Scholars from Afghanistan, Pakistan and Indonesia attended a conference on Friday to discuss stability in Afghanistan. Indonesian President Joko Widodo (center) shakes hands with Qibla Ayaz, chairman of Pakistan's Council of Islamic Ideology.

Dita Alangkara/AP

Seventy scholars from three Muslim nations issued an edict on Friday that says violent extremism and terrorism violate the principles of Islam.

The announcement was made during a conference in Indonesia. Scholars from Pakistan, Afghanistan and Indonesia convened at the presidential palace in the city of Bogor in West Java, reported The Associated Press.

They were there to discuss ways to stop bloodshed in Afghanistan — and the brutal methods that the Taliban has used to cling to power since it was overthrown in 2001.

"We reaffirm that violence and terrorism cannot and should not be associated with any religion, nationality, civilization or ethnic group, as violent extremism and terrorism in all its forms and manifestation including violence against civilians and suicide attacks are against the holy principles of Islam," the declaration reportedly said.

"It's a great initiative," Madina Qasimi, deputy chief of mission at the Embassy of Afghanistan in Washington, D.C., told NPR. "I can't say it will change the Taliban's behavior. It depends on the impact for the people who unknowingly follow the Taliban — they just blindly follow."

Ahead of Friday's conference, the Taliban released a statement which urged all Islamic scholars not to attend, Al-Jazeera reported. It said the conference was "un-Islamic" and part of "various stratagems" to preserve foreign occupation.

In their quest to regain control, the Taliban caused 42 percent of civilian casualties in Afghanistan last year, according to the United Nations. (An additional 10 percent were attributed to the Islamic State Khorasan Province; 16 percent, to Afghan national security forces; and the rest were other pro- and anti-government groups.)

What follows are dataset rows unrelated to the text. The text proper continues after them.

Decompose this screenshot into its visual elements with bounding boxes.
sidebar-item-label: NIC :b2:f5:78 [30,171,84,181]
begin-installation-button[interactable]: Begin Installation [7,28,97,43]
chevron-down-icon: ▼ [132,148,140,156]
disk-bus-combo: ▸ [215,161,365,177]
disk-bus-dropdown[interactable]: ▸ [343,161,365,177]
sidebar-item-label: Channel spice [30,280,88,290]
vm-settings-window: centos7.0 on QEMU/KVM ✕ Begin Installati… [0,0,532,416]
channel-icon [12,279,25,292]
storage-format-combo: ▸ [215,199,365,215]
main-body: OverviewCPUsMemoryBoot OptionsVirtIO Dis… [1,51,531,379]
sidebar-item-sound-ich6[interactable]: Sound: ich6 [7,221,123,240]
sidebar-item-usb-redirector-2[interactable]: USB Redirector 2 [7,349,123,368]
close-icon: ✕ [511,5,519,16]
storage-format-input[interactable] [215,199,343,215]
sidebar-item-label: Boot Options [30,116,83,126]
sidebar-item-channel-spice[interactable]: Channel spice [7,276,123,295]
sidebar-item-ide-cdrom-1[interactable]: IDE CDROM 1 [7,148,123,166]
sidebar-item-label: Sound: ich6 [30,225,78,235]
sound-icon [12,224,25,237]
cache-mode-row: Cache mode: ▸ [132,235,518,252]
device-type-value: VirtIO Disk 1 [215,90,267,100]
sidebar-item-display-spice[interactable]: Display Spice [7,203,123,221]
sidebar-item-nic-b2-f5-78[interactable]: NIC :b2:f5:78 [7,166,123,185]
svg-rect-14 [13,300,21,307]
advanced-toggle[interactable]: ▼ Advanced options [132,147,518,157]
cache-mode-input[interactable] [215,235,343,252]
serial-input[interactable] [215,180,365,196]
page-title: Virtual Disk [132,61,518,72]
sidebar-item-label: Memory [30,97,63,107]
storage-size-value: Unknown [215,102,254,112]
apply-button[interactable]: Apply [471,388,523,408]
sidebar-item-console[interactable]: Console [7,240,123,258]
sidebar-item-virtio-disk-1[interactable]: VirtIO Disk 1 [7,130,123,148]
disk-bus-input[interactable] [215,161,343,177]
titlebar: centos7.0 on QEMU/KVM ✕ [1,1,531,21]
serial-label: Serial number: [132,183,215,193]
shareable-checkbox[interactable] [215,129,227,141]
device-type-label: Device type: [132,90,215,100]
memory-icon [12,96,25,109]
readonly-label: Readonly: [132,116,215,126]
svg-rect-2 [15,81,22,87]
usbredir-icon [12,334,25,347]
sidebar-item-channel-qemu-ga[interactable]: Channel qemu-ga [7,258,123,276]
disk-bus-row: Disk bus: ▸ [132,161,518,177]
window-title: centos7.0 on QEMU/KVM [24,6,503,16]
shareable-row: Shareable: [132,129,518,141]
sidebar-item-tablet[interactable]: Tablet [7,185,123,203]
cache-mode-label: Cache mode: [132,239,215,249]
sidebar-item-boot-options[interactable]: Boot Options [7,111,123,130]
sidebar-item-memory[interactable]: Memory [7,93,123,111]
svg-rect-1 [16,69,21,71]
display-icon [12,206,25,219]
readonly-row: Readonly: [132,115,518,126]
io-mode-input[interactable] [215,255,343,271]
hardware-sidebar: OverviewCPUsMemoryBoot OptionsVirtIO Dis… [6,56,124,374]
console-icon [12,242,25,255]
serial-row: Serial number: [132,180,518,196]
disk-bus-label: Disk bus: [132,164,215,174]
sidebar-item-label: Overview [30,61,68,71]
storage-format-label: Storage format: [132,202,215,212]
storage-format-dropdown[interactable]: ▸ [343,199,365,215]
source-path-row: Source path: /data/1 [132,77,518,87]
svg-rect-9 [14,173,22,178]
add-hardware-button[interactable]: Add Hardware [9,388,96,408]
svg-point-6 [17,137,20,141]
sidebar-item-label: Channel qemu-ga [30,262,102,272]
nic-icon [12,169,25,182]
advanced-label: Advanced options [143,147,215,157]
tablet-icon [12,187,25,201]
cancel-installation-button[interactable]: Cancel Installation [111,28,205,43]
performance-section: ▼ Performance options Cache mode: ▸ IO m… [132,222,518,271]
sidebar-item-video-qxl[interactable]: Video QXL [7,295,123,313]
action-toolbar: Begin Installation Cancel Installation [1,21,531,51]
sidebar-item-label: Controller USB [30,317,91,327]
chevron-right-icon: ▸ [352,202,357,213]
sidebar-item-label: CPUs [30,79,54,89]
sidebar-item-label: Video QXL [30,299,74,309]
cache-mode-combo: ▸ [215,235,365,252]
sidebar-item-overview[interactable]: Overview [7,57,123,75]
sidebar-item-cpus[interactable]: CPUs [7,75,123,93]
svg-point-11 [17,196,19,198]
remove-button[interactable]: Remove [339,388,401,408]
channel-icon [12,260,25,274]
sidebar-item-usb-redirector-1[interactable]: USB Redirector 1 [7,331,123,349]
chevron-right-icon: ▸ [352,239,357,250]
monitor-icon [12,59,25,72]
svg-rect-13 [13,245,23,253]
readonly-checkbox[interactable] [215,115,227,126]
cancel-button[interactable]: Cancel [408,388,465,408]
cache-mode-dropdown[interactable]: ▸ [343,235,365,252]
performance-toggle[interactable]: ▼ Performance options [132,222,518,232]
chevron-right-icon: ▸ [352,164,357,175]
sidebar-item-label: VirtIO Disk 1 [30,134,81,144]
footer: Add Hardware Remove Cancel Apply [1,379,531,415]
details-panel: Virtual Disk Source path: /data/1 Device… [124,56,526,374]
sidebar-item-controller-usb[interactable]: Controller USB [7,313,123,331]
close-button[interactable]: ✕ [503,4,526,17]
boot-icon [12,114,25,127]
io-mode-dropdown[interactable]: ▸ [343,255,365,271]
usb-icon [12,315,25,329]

In the first quarter of 2018, deaths ticked up in cities, according to the special inspector for Afghanistan Reconstruction. The most deadly attack in Kabul happened on Jan. 27, when the Taliban detonated a car bomb near the Ministry of Interior headquarters. At least 103 people died and 235 were injured.

It is not uncommon for Islamic clerics to issue such fatwas, or judicial decrees. In January, more than 1,800 clerics in Pakistan declared a directive that forbade suicide bombings, Reuters reported.

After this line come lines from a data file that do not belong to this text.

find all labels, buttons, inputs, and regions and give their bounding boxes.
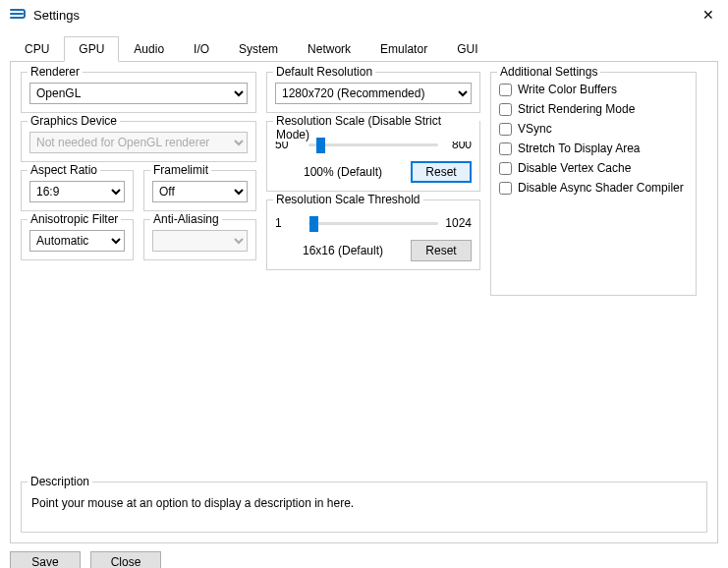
anisotropic-filter-select[interactable]: Automatic (29, 230, 125, 252)
group-framelimit: Framelimit Off (143, 170, 256, 211)
resolution-threshold-max: 1024 (444, 216, 472, 230)
resolution-threshold-status: 16x16 (Default) (275, 244, 411, 257)
anti-aliasing-label: Anti-Aliasing (150, 212, 222, 226)
aspect-ratio-select[interactable]: 16:9 (29, 181, 125, 202)
save-button[interactable]: Save (10, 551, 81, 568)
resolution-scale-slider[interactable] (308, 136, 438, 153)
anisotropic-filter-label: Anisotropic Filter (28, 212, 121, 226)
checkbox-input[interactable] (499, 84, 512, 96)
tab-io[interactable]: I/O (179, 36, 224, 62)
default-resolution-select[interactable]: 1280x720 (Recommended) (275, 83, 472, 104)
checkbox-disable-vertex-cache[interactable]: Disable Vertex Cache (499, 161, 688, 175)
group-graphics-device: Graphics Device Not needed for OpenGL re… (21, 121, 256, 162)
group-renderer: Renderer OpenGL (21, 72, 256, 113)
checkbox-input[interactable] (499, 162, 512, 175)
close-button[interactable]: Close (90, 551, 161, 568)
renderer-select[interactable]: OpenGL (29, 83, 248, 104)
checkbox-label: Disable Vertex Cache (518, 161, 631, 175)
anti-aliasing-select (152, 230, 248, 252)
close-icon[interactable]: ✕ (699, 3, 718, 27)
resolution-scale-status: 100% (Default) (275, 165, 411, 179)
framelimit-select[interactable]: Off (152, 181, 248, 202)
resolution-threshold-min: 1 (275, 216, 303, 230)
group-additional-settings: Additional Settings Write Color Buffers … (490, 72, 697, 296)
checkbox-label: Strict Rendering Mode (518, 102, 635, 116)
group-anti-aliasing: Anti-Aliasing (143, 219, 256, 260)
tab-panel-gpu: Renderer OpenGL Graphics Device Not need… (10, 62, 718, 543)
checkbox-write-color-buffers[interactable]: Write Color Buffers (499, 83, 688, 96)
resolution-threshold-reset-button[interactable]: Reset (411, 240, 472, 261)
default-resolution-label: Default Resolution (273, 65, 375, 79)
app-logo-icon (10, 8, 26, 23)
graphics-device-label: Graphics Device (28, 114, 120, 128)
checkbox-label: Write Color Buffers (518, 83, 617, 96)
renderer-label: Renderer (28, 65, 83, 79)
titlebar: Settings ✕ (0, 0, 728, 29)
tab-bar: CPU GPU Audio I/O System Network Emulato… (10, 35, 718, 62)
checkbox-disable-async-shader-compiler[interactable]: Disable Async Shader Compiler (499, 181, 688, 195)
group-resolution-scale: Resolution Scale (Disable Strict Mode) 5… (266, 121, 480, 192)
checkbox-input[interactable] (499, 182, 512, 195)
tab-gpu[interactable]: GPU (64, 36, 119, 62)
checkbox-stretch-to-display-area[interactable]: Stretch To Display Area (499, 142, 688, 155)
resolution-scale-threshold-label: Resolution Scale Threshold (273, 193, 423, 206)
aspect-ratio-label: Aspect Ratio (28, 163, 100, 177)
framelimit-label: Framelimit (150, 163, 211, 177)
checkbox-label: Disable Async Shader Compiler (518, 181, 684, 195)
graphics-device-select: Not needed for OpenGL renderer (29, 132, 248, 153)
group-aspect-ratio: Aspect Ratio 16:9 (21, 170, 134, 211)
resolution-scale-reset-button[interactable]: Reset (411, 161, 472, 183)
group-anisotropic-filter: Anisotropic Filter Automatic (21, 219, 134, 260)
checkbox-input[interactable] (499, 103, 512, 116)
tab-system[interactable]: System (224, 36, 293, 62)
resolution-threshold-slider[interactable] (308, 214, 438, 232)
tab-cpu[interactable]: CPU (10, 36, 64, 62)
tab-gui[interactable]: GUI (442, 36, 492, 62)
group-default-resolution: Default Resolution 1280x720 (Recommended… (266, 72, 480, 113)
checkbox-input[interactable] (499, 142, 512, 155)
description-text: Point your mouse at an option to display… (31, 496, 697, 510)
description-label: Description (28, 475, 92, 488)
checkbox-label: Stretch To Display Area (518, 142, 641, 155)
group-resolution-scale-threshold: Resolution Scale Threshold 1 1024 16x16 … (266, 199, 480, 270)
additional-settings-label: Additional Settings (497, 65, 600, 79)
tab-audio[interactable]: Audio (119, 36, 179, 62)
tab-emulator[interactable]: Emulator (365, 36, 442, 62)
checkbox-vsync[interactable]: VSync (499, 122, 688, 136)
checkbox-strict-rendering-mode[interactable]: Strict Rendering Mode (499, 102, 688, 116)
group-description: Description Point your mouse at an optio… (21, 482, 707, 533)
window-title: Settings (33, 8, 80, 23)
tab-network[interactable]: Network (293, 36, 365, 62)
checkbox-input[interactable] (499, 123, 512, 136)
footer: Save Close (0, 543, 728, 568)
checkbox-label: VSync (518, 122, 552, 136)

In 2014, as ISIS was seizing territory for its "caliphate" in Iraq and Syria, clerics issued edicts that condemned the terrorist group. A now-83-year-old leader named Sheikh Abdullah bin Bayyah issued fatwas to explain why ISIS and other terrorist groups were misguided. He said that establishing a caliphate by force and killing innocent people was a misreading of religious doctrine.

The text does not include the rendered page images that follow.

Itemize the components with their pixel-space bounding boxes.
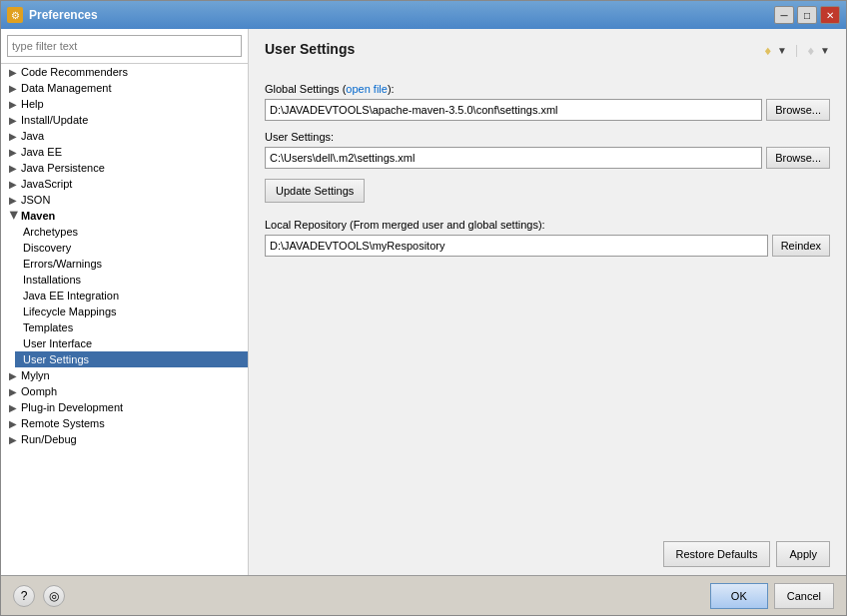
local-repo-label: Local Repository (From merged user and g… xyxy=(265,219,830,231)
settings-icon[interactable]: ◎ xyxy=(43,585,65,607)
sidebar-item-user-settings[interactable]: User Settings xyxy=(15,351,248,367)
expand-arrow: ▶ xyxy=(9,163,19,174)
sidebar-item-user-interface[interactable]: User Interface xyxy=(15,335,248,351)
update-settings-wrapper: Update Settings xyxy=(265,179,830,219)
sidebar-label: Run/Debug xyxy=(21,433,77,445)
back-arrow-icon[interactable]: ⬧ xyxy=(763,41,773,59)
sidebar-item-oomph[interactable]: ▶ Oomph xyxy=(1,383,248,399)
update-settings-button[interactable]: Update Settings xyxy=(265,179,365,203)
sidebar-item-plugin-development[interactable]: ▶ Plug-in Development xyxy=(1,399,248,415)
page-title: User Settings xyxy=(265,41,355,57)
maximize-button[interactable]: □ xyxy=(797,6,817,24)
filter-box xyxy=(1,29,248,64)
sidebar-label: Templates xyxy=(23,321,73,333)
filter-input[interactable] xyxy=(7,35,242,57)
user-settings-input[interactable] xyxy=(265,147,762,169)
preferences-window: ⚙ Preferences ─ □ ✕ ▶ Code Recommenders xyxy=(0,0,847,616)
expand-arrow: ▶ xyxy=(9,83,19,94)
browse-global-button[interactable]: Browse... xyxy=(766,99,830,121)
sidebar-item-discovery[interactable]: Discovery xyxy=(15,240,248,256)
expand-arrow: ▶ xyxy=(9,434,19,445)
sidebar-item-mylyn[interactable]: ▶ Mylyn xyxy=(1,367,248,383)
tree-area: ▶ Code Recommenders ▶ Data Management ▶ … xyxy=(1,64,248,575)
reindex-button[interactable]: Reindex xyxy=(772,235,830,257)
expand-arrow: ▶ xyxy=(9,179,19,190)
minimize-button[interactable]: ─ xyxy=(774,6,794,24)
expand-arrow: ▶ xyxy=(9,115,19,126)
title-controls: ─ □ ✕ xyxy=(774,6,840,24)
back-dropdown-icon[interactable]: ▼ xyxy=(777,45,787,56)
expand-arrow: ▶ xyxy=(9,147,19,158)
global-settings-input[interactable] xyxy=(265,99,762,121)
sidebar-item-installations[interactable]: Installations xyxy=(15,272,248,288)
window-icon: ⚙ xyxy=(7,7,23,23)
sidebar-label: Remote Systems xyxy=(21,417,105,429)
sidebar-label: Java xyxy=(21,130,44,142)
sidebar-item-archetypes[interactable]: Archetypes xyxy=(15,224,248,240)
sidebar-item-templates[interactable]: Templates xyxy=(15,319,248,335)
sidebar-label: Errors/Warnings xyxy=(23,258,102,270)
sidebar-label: JSON xyxy=(21,194,50,206)
user-settings-row: Browse... xyxy=(265,147,830,169)
main-content: ▶ Code Recommenders ▶ Data Management ▶ … xyxy=(1,29,846,575)
right-panel: User Settings ⬧ ▼ | ⬧ ▼ Global Settings … xyxy=(249,29,846,575)
sidebar-item-lifecycle-mappings[interactable]: Lifecycle Mappings xyxy=(15,304,248,319)
open-file-link[interactable]: open file xyxy=(346,83,388,95)
sidebar-item-data-management[interactable]: ▶ Data Management xyxy=(1,80,248,96)
sidebar-item-java[interactable]: ▶ Java xyxy=(1,128,248,144)
spacer xyxy=(265,267,830,533)
sidebar-item-remote-systems[interactable]: ▶ Remote Systems xyxy=(1,415,248,431)
sidebar-item-code-recommenders[interactable]: ▶ Code Recommenders xyxy=(1,64,248,80)
sidebar-label: Oomph xyxy=(21,385,57,397)
expand-arrow: ▶ xyxy=(9,99,19,110)
sidebar-label: Lifecycle Mappings xyxy=(23,306,117,317)
sidebar-label: Archetypes xyxy=(23,226,78,238)
maven-children: Archetypes Discovery Errors/Warnings Ins… xyxy=(1,224,248,367)
expand-arrow: ▶ xyxy=(9,418,19,429)
expand-arrow: ▶ xyxy=(9,211,20,221)
left-panel: ▶ Code Recommenders ▶ Data Management ▶ … xyxy=(1,29,249,575)
sidebar-item-java-persistence[interactable]: ▶ Java Persistence xyxy=(1,160,248,176)
sidebar-item-javascript[interactable]: ▶ JavaScript xyxy=(1,176,248,192)
local-repo-row: Reindex xyxy=(265,235,830,257)
expand-arrow: ▶ xyxy=(9,195,19,206)
help-icon[interactable]: ? xyxy=(13,585,35,607)
cancel-button[interactable]: Cancel xyxy=(774,583,834,609)
sidebar-item-help[interactable]: ▶ Help xyxy=(1,96,248,112)
sidebar-label: Maven xyxy=(21,210,55,222)
sidebar-item-json[interactable]: ▶ JSON xyxy=(1,192,248,208)
sidebar-label: Java Persistence xyxy=(21,162,105,174)
sidebar-label: Help xyxy=(21,98,44,110)
sidebar-item-maven[interactable]: ▶ Maven xyxy=(1,208,248,224)
sidebar-item-run-debug[interactable]: ▶ Run/Debug xyxy=(1,431,248,447)
expand-arrow: ▶ xyxy=(9,402,19,413)
local-repo-input[interactable] xyxy=(265,235,768,257)
sidebar-label: Install/Update xyxy=(21,114,88,126)
sidebar-label: Code Recommenders xyxy=(21,66,128,78)
forward-dropdown-icon[interactable]: ▼ xyxy=(820,45,830,56)
apply-button[interactable]: Apply xyxy=(776,541,830,567)
expand-arrow: ▶ xyxy=(9,370,19,381)
sidebar-label: Plug-in Development xyxy=(21,401,123,413)
sidebar-item-java-ee[interactable]: ▶ Java EE xyxy=(1,144,248,160)
user-settings-label: User Settings: xyxy=(265,131,830,143)
bottom-buttons: Restore Defaults Apply xyxy=(265,533,830,567)
restore-defaults-button[interactable]: Restore Defaults xyxy=(663,541,771,567)
sidebar-label: Data Management xyxy=(21,82,112,94)
footer-left: ? ◎ xyxy=(13,585,65,607)
forward-arrow-icon[interactable]: ⬧ xyxy=(806,41,816,59)
sidebar-item-java-ee-integration[interactable]: Java EE Integration xyxy=(15,288,248,304)
sidebar-label: JavaScript xyxy=(21,178,72,190)
browse-user-button[interactable]: Browse... xyxy=(766,147,830,169)
sidebar-item-errors-warnings[interactable]: Errors/Warnings xyxy=(15,256,248,272)
sidebar-label: Mylyn xyxy=(21,369,50,381)
title-bar: ⚙ Preferences ─ □ ✕ xyxy=(1,1,846,29)
close-button[interactable]: ✕ xyxy=(820,6,840,24)
sidebar-label: User Interface xyxy=(23,337,92,349)
expand-arrow: ▶ xyxy=(9,67,19,78)
sidebar-label: Java EE Integration xyxy=(23,290,119,302)
ok-button[interactable]: OK xyxy=(710,583,768,609)
sidebar-item-install-update[interactable]: ▶ Install/Update xyxy=(1,112,248,128)
global-settings-label: Global Settings (open file): xyxy=(265,83,830,95)
sidebar-label: Java EE xyxy=(21,146,62,158)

"These people don't have religious knowledge, so their understanding is shallow and they are completely incorrect," Bayyah told NPR, adding that it would take time and teaching to reach people on the streets.

More than 100 Islamic clerics in 2014 issued an open letter to ISIS leader Abu Bakr al-Baghdadi citing Islamic texts to show that the group was violating Islamic teachings.

But Barnett Rubin, a senior fellow at New York University's Center on International Cooperation, wonders whether the Taliban will pay any attention to the fatwa. "It's not about interpretations of Islam. It's about political power," he told NPR.

According to Rubin, the American and Afghan governments focus on Islamic extremism rather than politics and the Taliban want to talk about the American military presence in Afghanistan.

"There is no basis to believe that it will change the Taliban's political behavior because there is no basis to assert [clerics] have any authority."